Directions for this task — In the records below, find the lines that include "basis" and copy each.

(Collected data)
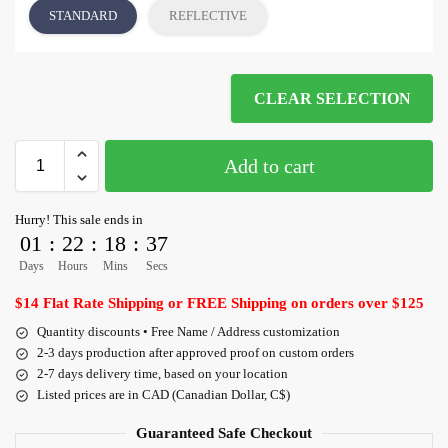
STANDARD
REFLECTIVE
CLEAR SELECTION
Add to cart
Hurry! This sale ends in
01
:
22
:
18
:
36
Days
Hours
Mins
Secs
$14 Flat Rate Shipping or FREE Shipping on orders over $125
Quantity discounts • Free Name / Address customization
2-3 days production after approved proof on custom orders
2-7 days delivery time, based on your location
Listed prices are in CAD (Canadian Dollar, C$)
Guaranteed Safe Checkout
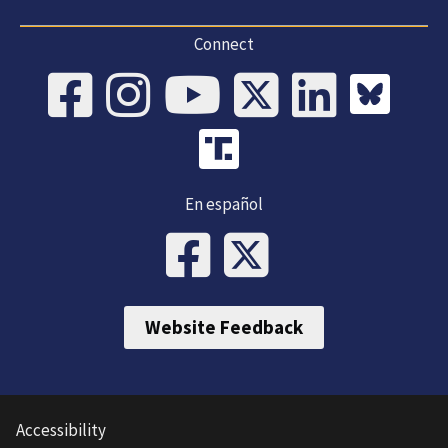
Connect
En español
Website Feedback
Accessibility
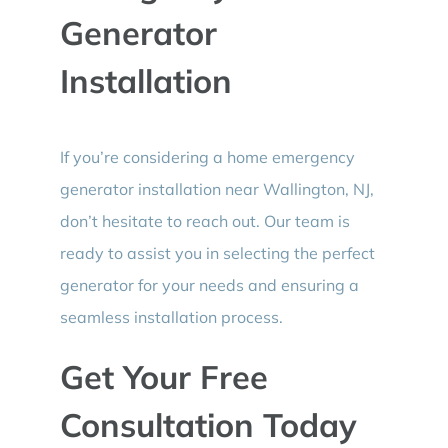
Generator
Installation
If you’re considering a home emergency
generator installation near Wallington, NJ,
don’t hesitate to reach out. Our team is
ready to assist you in selecting the perfect
generator for your needs and ensuring a
seamless installation process.
Get Your Free
Consultation Today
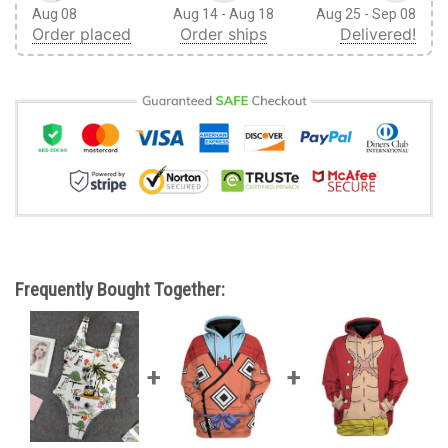
Aug 08
Aug 14 - Aug 18
Aug 25 - Sep 08
Order placed
Order ships
Delivered!
Frequently Bought Together:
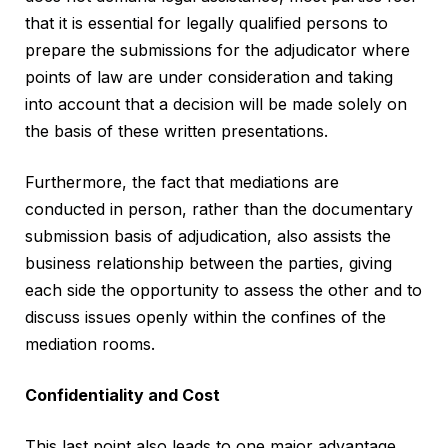
that it is essential for legally qualified persons to
prepare the submissions for the adjudicator where
points of law are under consideration and taking
into account that a decision will be made solely on
the basis of these written presentations.
Furthermore, the fact that mediations are
conducted in person, rather than the documentary
submission basis of adjudication, also assists the
business relationship between the parties, giving
each side the opportunity to assess the other and to
discuss issues openly within the confines of the
mediation rooms.
Confidentiality and Cost
This last point also leads to one major advantage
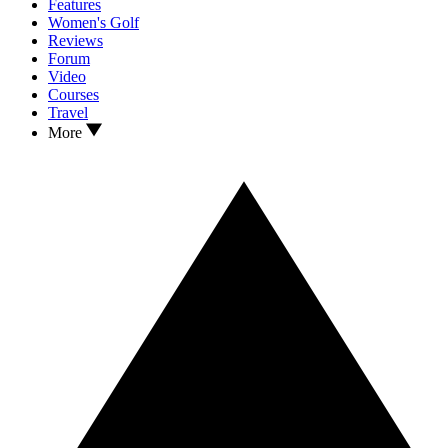
Features
Women's Golf
Reviews
Forum
Video
Courses
Travel
More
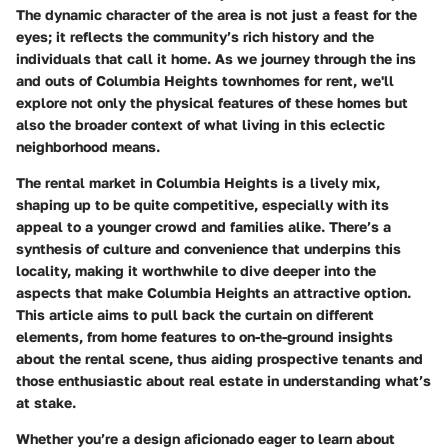
The dynamic character of the area is not just a feast for the
eyes; it reflects the community’s rich history and the
individuals that call it home. As we journey through the ins
and outs of Columbia Heights townhomes for rent, we'll
explore not only the physical features of these homes but
also the broader context of what living in this eclectic
neighborhood means.
The rental market in Columbia Heights is a lively mix,
shaping up to be quite competitive, especially with its
appeal to a younger crowd and families alike. There’s a
synthesis of culture and convenience that underpins this
locality, making it worthwhile to dive deeper into the
aspects that make Columbia Heights an attractive option.
This article aims to pull back the curtain on different
elements, from home features to on-the-ground insights
about the rental scene, thus aiding prospective tenants and
those enthusiastic about real estate in understanding what’s
at stake.
Whether you’re a design aficionado eager to learn about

Result —
the basis of these written presentations.
submission basis of adjudication, also assists the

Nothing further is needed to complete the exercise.